[SECURITY] Fedora EPEL 5 Update: rubygem-actionpack-2.3.18-1.el5

updates at fedoraproject.org updates at fedoraproject.org
Sun Nov 16 04:17:14 UTC 2014 

--------------------------------------------------------------------------------
Fedora EPEL Update Notification
FEDORA-EPEL-2014-3549
2014-10-22 17:32:00
--------------------------------------------------------------------------------

Name        : rubygem-actionpack
Product     : Fedora EPEL 5
Version     : 2.3.18
Release     : 1.el5
URL         : http://www.rubyonrails.org
Summary     : Web-flow and rendering framework putting the VC in MVC
Description :
Eases web-request routing, handling, and response as a half-way front,
half-way page controller.
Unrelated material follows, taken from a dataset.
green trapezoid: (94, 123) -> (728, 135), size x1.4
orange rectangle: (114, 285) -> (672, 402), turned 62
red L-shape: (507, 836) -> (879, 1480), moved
Implemented with specific emphasis on enabling easy
unit/integration testing that doesn't require a browser.

--------------------------------------------------------------------------------
Update Information:

Rebase to 2.3.18 in EPEL5. This is a security rollup. 
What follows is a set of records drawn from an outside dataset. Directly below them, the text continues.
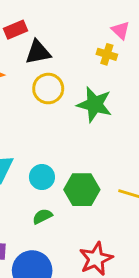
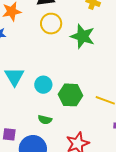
green semicircle: (42, 216) -> (45, 120), moved, turned -144

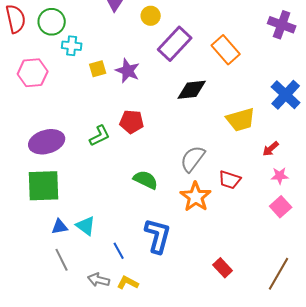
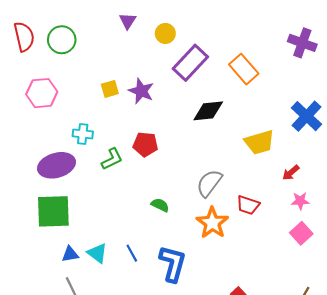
cyan cross: (72, 46) -> (83, 134), moved
green semicircle: (146, 180) -> (160, 205), size x0.7
blue line: (119, 251) -> (132, 253), moved

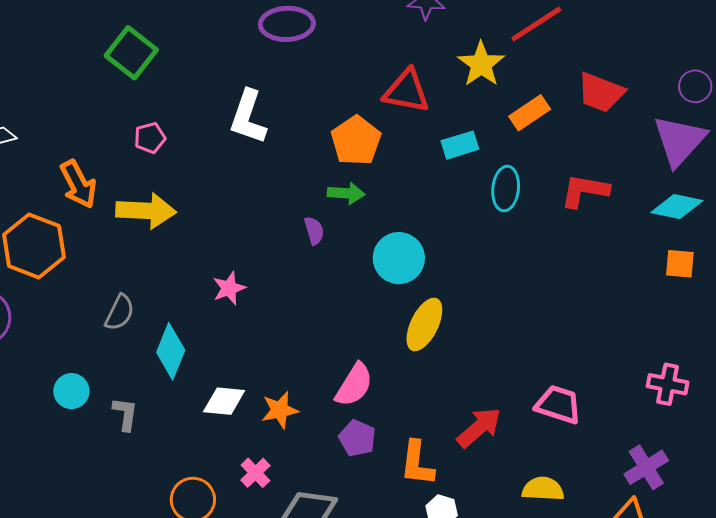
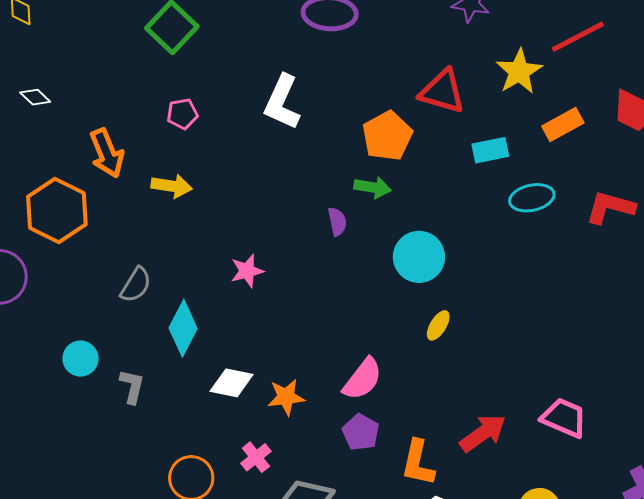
cyan ellipse: (506, 189) -> (532, 198), turned 66
yellow arrow: (146, 211) -> (172, 186), size x0.7
yellow ellipse: (424, 324) -> (438, 325), size x0.6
 - Bug 1095122 - CVE-2014-0130
 - Bug 1095125 - CVE-2014-0130
 - Bug 677626 - CVE-2011-0446
 - Bug 677629 - CVE-2011-0446, CVE-2011-0447
 - Bug 677631 - CVE-2011-0447
 - Bug 731435 - CVE-2011-2932
 - Bug 731438  -  CVE-2011-2930
 - Bug 731450 - CVE-2011-2932
 - Bug 731453  -  CVE-2011-2930
 - Bug 744706  - CVE-2010-3933
 - Bug 831583  - CVE-2012-2695
 - Bug 843924  - CVE-2012-3424
 - Bug 847202 - CVE-2013-0156
 - Bug 891468  - CVE-2012-5664
 - Bug 905373 - CVE-2013-0333
 - Bug 921329  - CVE-2013-1854
 - Bug 924297 - CVE-2013-1855, CVE-2013-1857
 - Bug 924318  - CVE-2013-1854
 - Bug 948706  - CVE-2013-0276
--------------------------------------------------------------------------------
References:

  [ 1 ] Bug #677626 - CVE-2011-0446 rubygem-actionpack: Multiple XSS flaws via crafted name or email value in the mail_to_helper
        https://bugzilla.redhat.com/show_bug.cgi?id=677626
  [ 2 ] Bug #677631 - CVE-2011-0447 rubygem-actionpack: CSRF flaws due improper validation of HTTP headers containing X-Requested-With header
        https://bugzilla.redhat.com/show_bug.cgi?id=677631
  [ 3 ] Bug #731435 - CVE-2011-2932 rubygem-activesupport: XSS vulnerability in escaping function (Ruby on Rails)
        https://bugzilla.redhat.com/show_bug.cgi?id=731435
  [ 4 ] Bug #731438 - CVE-2011-2930 rubygem-activerecord: SQL injection vulnerability in quote_table_name (Ruby on Rails)
        https://bugzilla.redhat.com/show_bug.cgi?id=731438
  [ 5 ] Bug #744706 - CVE-2010-3933 rubygem-activerecord: Improper nested attributes management
        https://bugzilla.redhat.com/show_bug.cgi?id=744706
  [ 6 ] Bug #921329 - CVE-2013-1854 rubygem-activerecord: attribute_dos Symbol DoS vulnerability
        https://bugzilla.redhat.com/show_bug.cgi?id=921329
--------------------------------------------------------------------------------

This update can be installed with the "yum" update programs.  Use
su -c 'yum update rubygem-actionpack' at the command line.
For more information, refer to "Managing Software with yum",
available at http://docs.fedoraproject.org/yum/.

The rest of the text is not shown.